On June 25, 2013, the Supreme Court’s conservative majority prevailed in a case that undermined one of the crowning achievements of the 1960s civil rights movement, the Voting Rights Act of 1965. That ruling in Shelby County v. Holder eight years ago gutted the Act’s requirement that states with a history of voter suppression get federal approval to change any of their voting laws.
The late Justice Ruth Bader Ginsburg wrote a famous dissent in Shelby blasting the conservatives’ claim that the requirement was no longer needed. She wrote that if voter suppression had receded, it was largely because the Voting Rights Act was working – so tossing the Act was “like throwing away your umbrella in a rainstorm because you are not getting wet."
Fast-forward to 2021, and we are reaping what the destruction of the Voting Rights Act has sown. Southern states rushed to pass voter-suppression laws in the wake of Shelby, and those laws have kept coming. This year we saw a big jump in voter-suppression laws in states where far-right legislators hold sway. The result is a voting-rights emergency worse than anything we’ve experienced since the early 1960s, when activists took to the streets to demand an end to racist voter suppression.
That’s why it was so apt to see the revival this month of a cornerstone of that early civil rights movement: the Freedom Ride.
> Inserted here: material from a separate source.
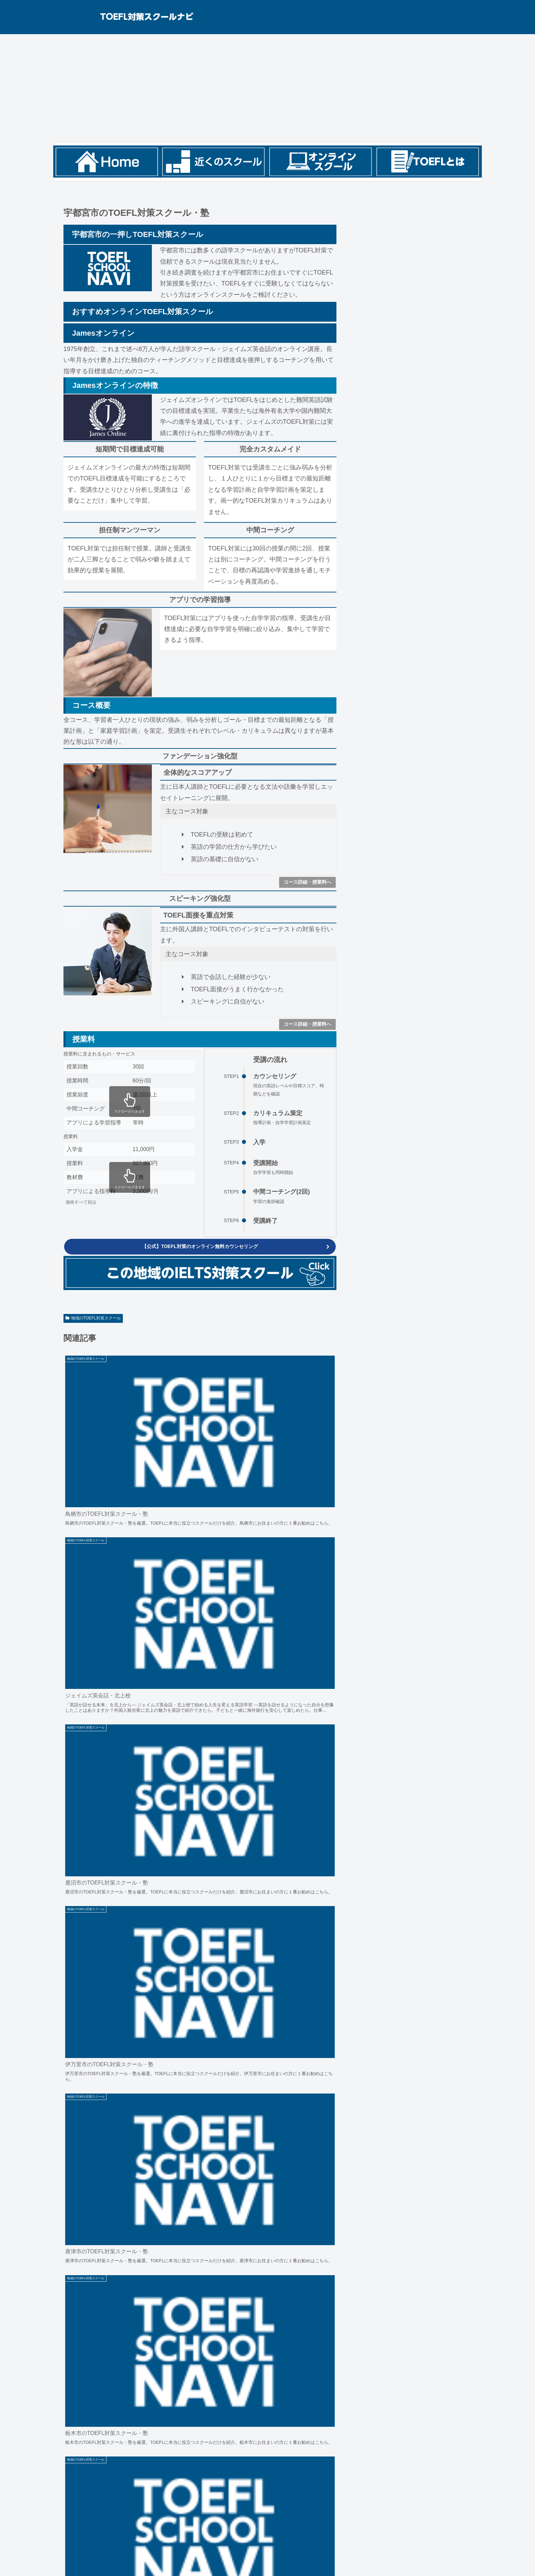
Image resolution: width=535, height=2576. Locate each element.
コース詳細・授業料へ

Just days ago on Juneteenth, a new generation of Freedom Riders organized by Black Voters Matter began a voting-rights advocacy tour on the “Blackest Bus in America.”
The ride was set to make stops in cities where legendary events in the early civil rights movement happened: places like Jackson, Mississippi; Birmingham, Alabama; and Atlanta, Georgia – wrapping up in Washington, D.C. Like the original Freedom Riders who rode buses throughout the South to demand an end to Jim Crow, these new riders are demanding an end to what has become known as “Jim Crow 2.0” – the new wave of voter suppression laws.
I’m very proud that my organization, People For the American Way, had one of our young organizers on board that bus. Markus Batchelor helps lead our Young Elected Officials Network and was the youngest person ever elected to the D.C. Board of Education. Markus embodies the hope we have for our next generation of leaders. At a New Freedom Ride stop in Nashville, he told the Nashville Tennessean that it “feels amazing” to follow in the footsteps of original Freedom Riders, some of whom were present for the stop. "I think it reinforces the importance of continuing that work, because they didn't do it for nothing," he said.
Indeed, they didn’t. And we won’t let their hard work and sacrifices be swept away decades later by cynical lawmakers trying to cling to power by preventing people from voting.
The New Freedom Ride tour was all about three critical steps: passing the For the People Act and the John Lewis Voting Rights Act to restore and protect voting rights, and passing legislation for D.C. statehood to ensure full representation for District citizens. None of these things will be easy. While the tour was under way, the For the People Act hit, which garnered the support of every Democrat in the Senate hit a roadblock because of a wall of Republican opposition. Some in the media were quick to declare it dead – again.
But to borrow words from a song we all know, “a change gon’ come.” Every inch of ground we have gained for voting rights has been hard-won over time, and this fight is no different. We will restore federal protection for voting rights -- for our communities, for our kids, for our up-and-coming leaders like Markus who will succeed us in this movement and for all those who came before us. We’ll win because we’ll keep the faith and stay focused. That’s our pledge on this anniversary of the harm caused by Shelby; to make this year its last.